[STORED DATA]

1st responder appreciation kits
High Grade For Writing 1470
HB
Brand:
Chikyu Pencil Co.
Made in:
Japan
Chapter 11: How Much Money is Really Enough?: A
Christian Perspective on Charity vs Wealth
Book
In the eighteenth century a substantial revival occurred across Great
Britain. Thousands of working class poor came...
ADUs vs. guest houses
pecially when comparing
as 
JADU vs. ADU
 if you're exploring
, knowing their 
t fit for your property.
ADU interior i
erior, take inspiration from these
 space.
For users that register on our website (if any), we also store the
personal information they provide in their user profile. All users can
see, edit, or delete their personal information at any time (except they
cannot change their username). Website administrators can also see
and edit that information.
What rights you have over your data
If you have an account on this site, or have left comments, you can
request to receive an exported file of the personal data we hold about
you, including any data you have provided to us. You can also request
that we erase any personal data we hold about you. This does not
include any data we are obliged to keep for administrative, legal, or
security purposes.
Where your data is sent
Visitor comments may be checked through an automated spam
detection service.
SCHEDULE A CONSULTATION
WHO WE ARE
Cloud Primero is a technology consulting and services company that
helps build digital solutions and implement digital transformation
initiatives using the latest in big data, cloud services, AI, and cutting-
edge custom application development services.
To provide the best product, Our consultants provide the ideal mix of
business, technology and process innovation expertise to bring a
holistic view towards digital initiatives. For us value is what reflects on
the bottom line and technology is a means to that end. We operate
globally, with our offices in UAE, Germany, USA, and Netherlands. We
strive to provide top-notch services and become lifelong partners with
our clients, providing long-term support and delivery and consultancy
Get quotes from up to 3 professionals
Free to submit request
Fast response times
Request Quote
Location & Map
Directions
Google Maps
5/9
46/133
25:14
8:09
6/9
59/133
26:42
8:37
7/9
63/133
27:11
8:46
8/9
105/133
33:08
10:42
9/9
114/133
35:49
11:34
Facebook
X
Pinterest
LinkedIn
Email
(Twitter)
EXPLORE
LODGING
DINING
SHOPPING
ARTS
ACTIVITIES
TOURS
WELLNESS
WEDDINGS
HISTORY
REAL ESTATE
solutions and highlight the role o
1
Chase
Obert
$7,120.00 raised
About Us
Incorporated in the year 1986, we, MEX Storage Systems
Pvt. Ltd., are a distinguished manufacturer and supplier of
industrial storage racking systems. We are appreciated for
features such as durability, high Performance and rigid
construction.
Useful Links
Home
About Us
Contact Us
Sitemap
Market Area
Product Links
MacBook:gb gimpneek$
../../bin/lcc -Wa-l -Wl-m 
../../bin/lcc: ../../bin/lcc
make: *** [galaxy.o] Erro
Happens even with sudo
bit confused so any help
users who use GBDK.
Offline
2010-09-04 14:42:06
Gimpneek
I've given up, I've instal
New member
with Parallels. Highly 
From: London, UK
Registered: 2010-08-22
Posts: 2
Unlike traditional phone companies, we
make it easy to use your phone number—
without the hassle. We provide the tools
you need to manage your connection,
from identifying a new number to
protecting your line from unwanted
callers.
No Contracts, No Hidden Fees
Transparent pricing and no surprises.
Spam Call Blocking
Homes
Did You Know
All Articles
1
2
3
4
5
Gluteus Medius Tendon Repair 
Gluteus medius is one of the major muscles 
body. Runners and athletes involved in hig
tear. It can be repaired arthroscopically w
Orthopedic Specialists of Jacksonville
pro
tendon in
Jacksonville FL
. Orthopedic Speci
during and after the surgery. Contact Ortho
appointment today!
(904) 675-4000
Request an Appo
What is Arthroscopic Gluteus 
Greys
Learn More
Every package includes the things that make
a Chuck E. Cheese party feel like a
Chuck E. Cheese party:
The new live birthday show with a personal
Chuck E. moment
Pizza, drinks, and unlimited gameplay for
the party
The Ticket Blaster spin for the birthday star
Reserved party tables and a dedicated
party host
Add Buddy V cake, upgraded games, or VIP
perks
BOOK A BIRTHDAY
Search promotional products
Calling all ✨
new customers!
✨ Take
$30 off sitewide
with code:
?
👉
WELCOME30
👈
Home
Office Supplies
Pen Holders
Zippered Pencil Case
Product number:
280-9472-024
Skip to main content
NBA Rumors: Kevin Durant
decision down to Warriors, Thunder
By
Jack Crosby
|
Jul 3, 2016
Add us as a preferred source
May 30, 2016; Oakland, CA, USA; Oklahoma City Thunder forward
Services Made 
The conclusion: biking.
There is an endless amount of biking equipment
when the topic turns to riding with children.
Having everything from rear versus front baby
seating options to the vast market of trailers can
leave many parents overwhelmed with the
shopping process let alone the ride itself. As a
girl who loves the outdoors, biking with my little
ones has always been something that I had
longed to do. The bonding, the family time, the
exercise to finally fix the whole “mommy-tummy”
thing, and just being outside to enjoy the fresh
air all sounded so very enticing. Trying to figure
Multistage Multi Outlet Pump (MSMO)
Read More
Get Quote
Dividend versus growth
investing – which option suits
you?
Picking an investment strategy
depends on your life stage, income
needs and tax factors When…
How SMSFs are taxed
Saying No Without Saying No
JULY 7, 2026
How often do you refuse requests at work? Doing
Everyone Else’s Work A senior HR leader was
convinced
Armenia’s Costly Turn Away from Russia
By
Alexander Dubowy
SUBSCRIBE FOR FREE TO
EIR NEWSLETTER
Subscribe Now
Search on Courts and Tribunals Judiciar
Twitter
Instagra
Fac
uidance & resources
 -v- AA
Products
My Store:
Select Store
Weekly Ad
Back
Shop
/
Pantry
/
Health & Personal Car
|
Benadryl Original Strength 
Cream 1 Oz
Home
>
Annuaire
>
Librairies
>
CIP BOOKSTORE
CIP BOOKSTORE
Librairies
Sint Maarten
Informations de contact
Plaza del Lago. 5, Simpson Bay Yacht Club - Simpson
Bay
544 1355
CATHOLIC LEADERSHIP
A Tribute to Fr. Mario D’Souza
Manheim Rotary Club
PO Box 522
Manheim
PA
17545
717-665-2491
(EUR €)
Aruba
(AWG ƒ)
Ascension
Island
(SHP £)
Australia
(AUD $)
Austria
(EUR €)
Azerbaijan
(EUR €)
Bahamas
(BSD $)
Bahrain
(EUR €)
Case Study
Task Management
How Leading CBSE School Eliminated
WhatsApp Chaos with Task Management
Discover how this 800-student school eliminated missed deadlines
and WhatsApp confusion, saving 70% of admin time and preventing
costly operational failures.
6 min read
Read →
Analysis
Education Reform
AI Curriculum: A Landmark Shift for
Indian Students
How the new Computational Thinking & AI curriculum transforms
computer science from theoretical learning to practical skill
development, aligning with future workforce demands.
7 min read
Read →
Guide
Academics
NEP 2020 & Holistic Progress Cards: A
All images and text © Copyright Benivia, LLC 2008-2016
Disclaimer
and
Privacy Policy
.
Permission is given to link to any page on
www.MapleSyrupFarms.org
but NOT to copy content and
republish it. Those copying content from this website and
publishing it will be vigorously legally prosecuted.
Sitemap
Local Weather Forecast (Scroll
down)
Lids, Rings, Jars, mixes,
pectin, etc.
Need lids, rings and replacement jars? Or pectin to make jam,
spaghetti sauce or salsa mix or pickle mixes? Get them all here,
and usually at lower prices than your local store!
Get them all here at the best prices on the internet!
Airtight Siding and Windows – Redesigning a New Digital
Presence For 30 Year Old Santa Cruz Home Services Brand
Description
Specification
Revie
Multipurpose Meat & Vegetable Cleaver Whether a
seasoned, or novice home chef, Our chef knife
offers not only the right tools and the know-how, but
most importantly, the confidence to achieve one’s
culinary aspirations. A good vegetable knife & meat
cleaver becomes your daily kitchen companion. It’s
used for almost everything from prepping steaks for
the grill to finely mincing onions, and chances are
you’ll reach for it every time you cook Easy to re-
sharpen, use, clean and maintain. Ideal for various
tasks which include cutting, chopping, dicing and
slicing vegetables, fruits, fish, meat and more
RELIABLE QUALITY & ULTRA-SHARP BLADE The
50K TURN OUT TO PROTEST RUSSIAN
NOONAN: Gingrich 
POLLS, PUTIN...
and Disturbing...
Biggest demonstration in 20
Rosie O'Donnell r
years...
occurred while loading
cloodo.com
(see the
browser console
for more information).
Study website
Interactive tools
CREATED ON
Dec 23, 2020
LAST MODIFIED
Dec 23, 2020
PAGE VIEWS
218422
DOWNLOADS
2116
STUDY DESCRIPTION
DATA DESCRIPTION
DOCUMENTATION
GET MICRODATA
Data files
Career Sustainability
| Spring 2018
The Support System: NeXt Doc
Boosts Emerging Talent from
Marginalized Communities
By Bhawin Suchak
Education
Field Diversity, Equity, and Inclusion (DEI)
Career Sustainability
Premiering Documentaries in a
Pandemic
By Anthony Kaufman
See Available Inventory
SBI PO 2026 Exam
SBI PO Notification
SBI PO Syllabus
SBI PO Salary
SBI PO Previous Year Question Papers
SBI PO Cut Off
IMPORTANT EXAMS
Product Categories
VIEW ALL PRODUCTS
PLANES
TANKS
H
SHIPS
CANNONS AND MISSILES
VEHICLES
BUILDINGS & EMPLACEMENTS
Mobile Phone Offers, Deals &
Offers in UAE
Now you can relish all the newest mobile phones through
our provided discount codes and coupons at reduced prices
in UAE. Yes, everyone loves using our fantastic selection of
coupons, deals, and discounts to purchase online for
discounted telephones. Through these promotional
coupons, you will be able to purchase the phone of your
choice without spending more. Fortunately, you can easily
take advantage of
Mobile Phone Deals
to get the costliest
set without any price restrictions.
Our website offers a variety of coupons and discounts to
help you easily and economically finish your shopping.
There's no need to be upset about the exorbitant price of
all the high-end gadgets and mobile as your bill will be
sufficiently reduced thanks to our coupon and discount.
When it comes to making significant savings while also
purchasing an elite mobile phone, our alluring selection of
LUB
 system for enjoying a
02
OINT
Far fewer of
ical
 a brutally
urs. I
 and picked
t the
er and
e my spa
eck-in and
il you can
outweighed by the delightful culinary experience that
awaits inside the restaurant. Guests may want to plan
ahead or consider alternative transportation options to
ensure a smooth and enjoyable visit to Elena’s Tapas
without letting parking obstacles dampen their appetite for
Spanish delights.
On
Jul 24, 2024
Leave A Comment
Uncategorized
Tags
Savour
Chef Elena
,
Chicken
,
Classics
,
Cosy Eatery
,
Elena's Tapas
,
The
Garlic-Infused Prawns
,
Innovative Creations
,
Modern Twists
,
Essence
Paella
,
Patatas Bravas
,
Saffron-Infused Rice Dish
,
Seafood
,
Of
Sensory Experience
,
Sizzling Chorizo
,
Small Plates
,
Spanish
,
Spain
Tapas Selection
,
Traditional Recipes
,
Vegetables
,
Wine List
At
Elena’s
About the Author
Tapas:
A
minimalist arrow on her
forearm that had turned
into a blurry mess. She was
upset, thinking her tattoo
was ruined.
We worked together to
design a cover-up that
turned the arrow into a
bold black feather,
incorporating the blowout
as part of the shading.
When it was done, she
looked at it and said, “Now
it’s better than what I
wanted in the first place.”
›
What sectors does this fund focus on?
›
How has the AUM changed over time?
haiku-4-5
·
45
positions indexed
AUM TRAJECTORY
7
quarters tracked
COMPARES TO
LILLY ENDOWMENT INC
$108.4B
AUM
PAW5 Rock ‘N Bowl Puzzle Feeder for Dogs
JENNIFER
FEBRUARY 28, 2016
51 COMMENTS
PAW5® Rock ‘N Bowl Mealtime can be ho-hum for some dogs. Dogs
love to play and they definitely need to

[/STORED DATA]

TASK BRIEF: What are the lines above, starting at the one with "Tapas Selection" and ending at the one with "looked at it"? Give them again exactly, and only them.

RESPONSE:
Tapas Selection
,
Traditional Recipes
,
Vegetables
,
Wine List
At
Elena’s
About the Author
Tapas:
A
minimalist arrow on her
forearm that had turned
into a blurry mess. She was
upset, thinking her tattoo
was ruined.
We worked together to
design a cover-up that
turned the arrow into a
bold black feather,
incorporating the blowout
as part of the shading.
When it was done, she
looked at it and said, “Now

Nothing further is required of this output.